#### [TO DO]
Every line in the records below with the string "prev" needs to be copied out.

Stored entries:
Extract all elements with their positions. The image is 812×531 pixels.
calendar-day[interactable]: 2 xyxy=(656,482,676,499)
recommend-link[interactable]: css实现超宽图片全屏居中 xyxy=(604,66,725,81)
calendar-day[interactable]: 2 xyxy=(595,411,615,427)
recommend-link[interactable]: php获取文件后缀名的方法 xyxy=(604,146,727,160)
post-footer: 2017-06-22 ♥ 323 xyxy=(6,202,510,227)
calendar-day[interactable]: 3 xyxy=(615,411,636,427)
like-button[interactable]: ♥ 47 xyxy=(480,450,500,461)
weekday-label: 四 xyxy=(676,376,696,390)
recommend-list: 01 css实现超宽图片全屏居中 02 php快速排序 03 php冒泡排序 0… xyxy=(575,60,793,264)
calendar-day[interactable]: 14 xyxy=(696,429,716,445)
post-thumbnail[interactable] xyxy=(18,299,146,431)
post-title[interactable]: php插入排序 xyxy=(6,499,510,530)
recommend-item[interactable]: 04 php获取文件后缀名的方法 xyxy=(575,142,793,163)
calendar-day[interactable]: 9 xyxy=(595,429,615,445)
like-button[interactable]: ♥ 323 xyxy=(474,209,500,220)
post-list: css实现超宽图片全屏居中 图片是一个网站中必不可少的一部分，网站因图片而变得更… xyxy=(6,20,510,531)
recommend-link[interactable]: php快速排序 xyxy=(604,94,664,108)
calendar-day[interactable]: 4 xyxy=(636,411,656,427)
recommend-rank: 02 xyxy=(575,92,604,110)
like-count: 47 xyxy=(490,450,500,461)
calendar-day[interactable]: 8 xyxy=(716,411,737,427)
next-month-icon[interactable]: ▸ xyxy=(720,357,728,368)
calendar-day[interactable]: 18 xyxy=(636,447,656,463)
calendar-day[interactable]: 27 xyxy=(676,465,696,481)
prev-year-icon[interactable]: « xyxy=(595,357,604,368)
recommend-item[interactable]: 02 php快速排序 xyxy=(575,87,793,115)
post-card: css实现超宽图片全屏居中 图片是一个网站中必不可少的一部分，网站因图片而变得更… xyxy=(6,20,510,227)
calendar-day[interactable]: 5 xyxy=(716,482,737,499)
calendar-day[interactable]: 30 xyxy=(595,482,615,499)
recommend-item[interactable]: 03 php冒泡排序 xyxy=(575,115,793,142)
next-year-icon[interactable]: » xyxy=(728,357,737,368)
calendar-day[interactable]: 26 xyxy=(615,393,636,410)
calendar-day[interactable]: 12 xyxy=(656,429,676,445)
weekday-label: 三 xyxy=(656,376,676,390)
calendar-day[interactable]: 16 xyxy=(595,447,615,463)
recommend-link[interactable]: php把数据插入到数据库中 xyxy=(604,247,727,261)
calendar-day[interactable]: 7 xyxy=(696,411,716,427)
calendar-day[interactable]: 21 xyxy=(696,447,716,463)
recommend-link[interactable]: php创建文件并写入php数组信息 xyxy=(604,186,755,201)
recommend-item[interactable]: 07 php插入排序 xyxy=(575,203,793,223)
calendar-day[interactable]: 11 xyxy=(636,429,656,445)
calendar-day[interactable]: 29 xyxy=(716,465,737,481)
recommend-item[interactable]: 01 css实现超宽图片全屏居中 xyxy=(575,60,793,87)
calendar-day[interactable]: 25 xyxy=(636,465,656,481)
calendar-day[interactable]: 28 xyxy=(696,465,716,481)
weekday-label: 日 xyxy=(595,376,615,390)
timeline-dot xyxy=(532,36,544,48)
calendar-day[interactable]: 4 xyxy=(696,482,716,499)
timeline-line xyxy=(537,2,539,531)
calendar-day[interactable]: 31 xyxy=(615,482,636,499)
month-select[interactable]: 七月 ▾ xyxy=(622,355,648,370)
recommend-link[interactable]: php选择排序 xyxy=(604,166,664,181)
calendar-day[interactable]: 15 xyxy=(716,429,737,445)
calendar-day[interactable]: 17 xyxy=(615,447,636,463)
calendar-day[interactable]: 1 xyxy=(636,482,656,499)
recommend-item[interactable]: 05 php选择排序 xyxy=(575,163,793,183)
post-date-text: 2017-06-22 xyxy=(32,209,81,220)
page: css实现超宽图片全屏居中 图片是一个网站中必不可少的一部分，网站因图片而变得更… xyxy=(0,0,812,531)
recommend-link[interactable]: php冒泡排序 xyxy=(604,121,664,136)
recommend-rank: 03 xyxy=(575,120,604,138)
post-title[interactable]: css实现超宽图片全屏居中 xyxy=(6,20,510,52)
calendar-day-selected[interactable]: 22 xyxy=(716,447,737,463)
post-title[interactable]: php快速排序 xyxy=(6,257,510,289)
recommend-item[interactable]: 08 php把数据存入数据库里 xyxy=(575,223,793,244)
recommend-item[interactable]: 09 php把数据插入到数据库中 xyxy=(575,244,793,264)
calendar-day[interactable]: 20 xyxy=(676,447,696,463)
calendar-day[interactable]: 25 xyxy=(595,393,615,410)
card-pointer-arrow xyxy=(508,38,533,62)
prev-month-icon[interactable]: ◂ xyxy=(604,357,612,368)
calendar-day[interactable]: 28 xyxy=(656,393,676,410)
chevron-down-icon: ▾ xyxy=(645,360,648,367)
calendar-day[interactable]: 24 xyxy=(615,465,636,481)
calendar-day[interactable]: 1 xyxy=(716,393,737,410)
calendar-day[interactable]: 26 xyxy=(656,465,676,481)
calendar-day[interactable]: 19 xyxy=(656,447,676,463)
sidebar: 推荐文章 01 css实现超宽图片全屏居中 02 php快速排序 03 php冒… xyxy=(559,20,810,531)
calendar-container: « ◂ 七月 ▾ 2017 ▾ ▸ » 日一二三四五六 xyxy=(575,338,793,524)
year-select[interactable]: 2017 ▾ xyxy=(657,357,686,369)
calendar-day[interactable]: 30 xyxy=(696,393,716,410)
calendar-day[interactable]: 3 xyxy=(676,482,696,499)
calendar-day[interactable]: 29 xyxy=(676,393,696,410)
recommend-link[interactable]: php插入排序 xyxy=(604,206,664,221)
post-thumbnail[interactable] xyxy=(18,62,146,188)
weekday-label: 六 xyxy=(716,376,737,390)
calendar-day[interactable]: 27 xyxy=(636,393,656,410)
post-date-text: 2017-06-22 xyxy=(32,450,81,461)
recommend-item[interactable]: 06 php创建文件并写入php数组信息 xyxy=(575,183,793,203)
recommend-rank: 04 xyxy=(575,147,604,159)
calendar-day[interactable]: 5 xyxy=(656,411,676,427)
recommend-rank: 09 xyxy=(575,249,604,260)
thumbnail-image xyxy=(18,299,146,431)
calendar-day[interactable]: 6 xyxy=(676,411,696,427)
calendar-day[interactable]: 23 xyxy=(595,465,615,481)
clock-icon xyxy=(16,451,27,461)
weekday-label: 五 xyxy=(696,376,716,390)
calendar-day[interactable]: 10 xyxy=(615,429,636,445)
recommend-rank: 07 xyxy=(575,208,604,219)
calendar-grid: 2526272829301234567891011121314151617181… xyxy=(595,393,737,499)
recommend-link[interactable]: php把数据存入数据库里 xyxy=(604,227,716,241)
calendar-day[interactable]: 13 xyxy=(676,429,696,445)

#### [TASK RESPONSE]
prev-year-icon[interactable]: « xyxy=(595,357,604,368)
prev-month-icon[interactable]: ◂ xyxy=(604,357,612,368)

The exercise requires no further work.